[Task prompt] Starting with the line that contains "방기술·안보 교육 실시" and ending with the last line of the entries, repeat exactly those lines and nothing else, pictures excluded.

== Data supplied ==

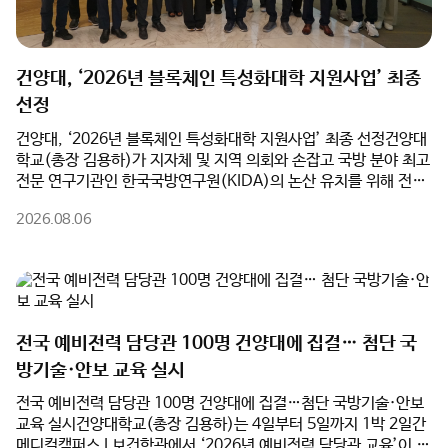
과 정책적 완성도를 높일 계획이다.김용하 총장은 “건양대가 보유
한 국방 AI 및 방산 관련 교육·연구 인프라는 KIDA의 혁신 연구를
밑받침할 최적의 파트너가 될 것”이라며, “글로컬대학으로서 지역
건양대, ‘2026년 블록체인 특성화대학 지원사업’ 최종
과 대학이 함께 성장하는 성공 모델을 만들고, 논산이 대한민국을
넘어 세계적인 국방 특화 도시로 도약할 수 있도록 대학의 모든 역
선정
량을 아끼지 않겠다”고 강조했다.
건양대, ‘2026년 블록체인 특성화대학 지원사업’ 최종 선정​건양대
학교(총장 김용하)가 지자체 및 지역 의회와 손잡고 국방 분야 최고
전문 연구기관인 한국국방연구원(KIDA)의 논산 유치를 위해 전면
에 나섰다.건양대는 5일(수) 오전 논산시청 상황실에서 논산시(시
2026.08.06
장 백성현), 논산시의회(의장 이건창)와 함께 ‘한국국방연구원 논
산 유치를 위한 업무협약(MOU)’을 체결했다고 밝혔다. 이번 협약
은 행정·의회·대학이 역량을 집결하여 대한민국을 대표하는 국방군
수산업도시 생태계를 완성하기 위해 추진됐다.특히 건양대는 ‘글로
컬대학’ 사업 추진과 연계하여 KIDA 유치의 핵심 동력이 될 대학의
연구·교육 인프라를 전폭 지원한다. 대학 측은 KIDA 이전 과정에서
전국 예비전력 담당관 100명 건양대에 집결… 첨단 국
필요한 임시 연구공간 및 시설 공유를 비롯해 ▲국방 AI 및 방산 분
방기술·안보 교육 실시
야 공동 연구 추진 ▲KIDA 연계 국방혁신정책 공동 연구 및 협력 모
델 개발 ▲지자체·KIDA·대학 공동 학술세미나 및 정책 포럼 개최
전국 예비전력 담당관 100명 건양대에 집결…첨단 국방기술·안보
등을 적극 실행하며 KIDA 논산 유치의 당위성과 정책적 완성도를
교육 실시건양대학교(총장 김용하)는 4일부터 5일까지 1박 2일간
높일 계획이다.김용하 총장은 “건양대가 보유한 국방 AI 및 방산 관
메디컬캠퍼스 L보건학관에서 ‘2026년 예비전력 담당관 교육’이 성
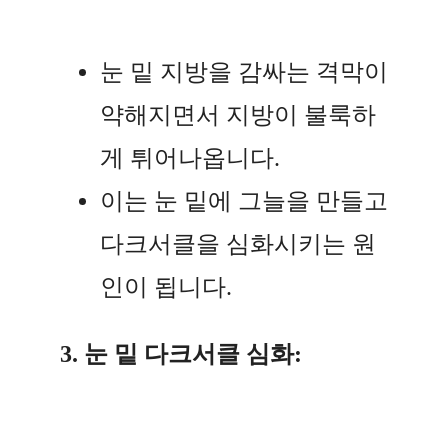
눈 밑 지방을 감싸는 격막이
약해지면서 지방이 불룩하
게 튀어나옵니다.
이는 눈 밑에 그늘을 만들고
다크서클을 심화시키는 원
인이 됩니다.
3. 눈 밑 다크서클 심화:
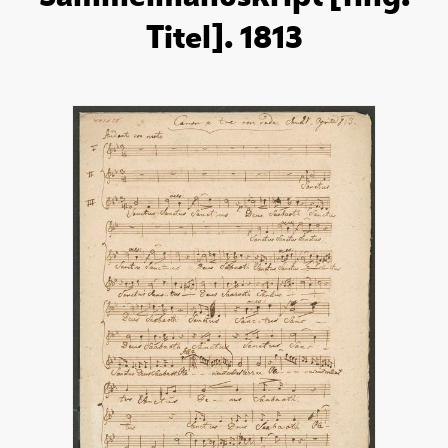
Titel]. 1813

===

[The answer]
방기술·안보 교육 실시
야 공동 연구 추진 ▲KIDA 연계 국방혁신정책 공동 연구 및 협력 모
델 개발 ▲지자체·KIDA·대학 공동 학술세미나 및 정책 포럼 개최
전국 예비전력 담당관 100명 건양대에 집결…첨단 국방기술·안보
등을 적극 실행하며 KIDA 논산 유치의 당위성과 정책적 완성도를
교육 실시건양대학교(총장 김용하)는 4일부터 5일까지 1박 2일간
높일 계획이다.김용하 총장은 “건양대가 보유한 국방 AI 및 방산 관
메디컬캠퍼스 L보건학관에서 ‘2026년 예비전력 담당관 교육’이 성
눈 밑 지방을 감싸는 격막이
약해지면서 지방이 불룩하
게 튀어나옵니다.
이는 눈 밑에 그늘을 만들고
다크서클을 심화시키는 원
인이 됩니다.
3. 눈 밑 다크서클 심화:
Titel]. 1813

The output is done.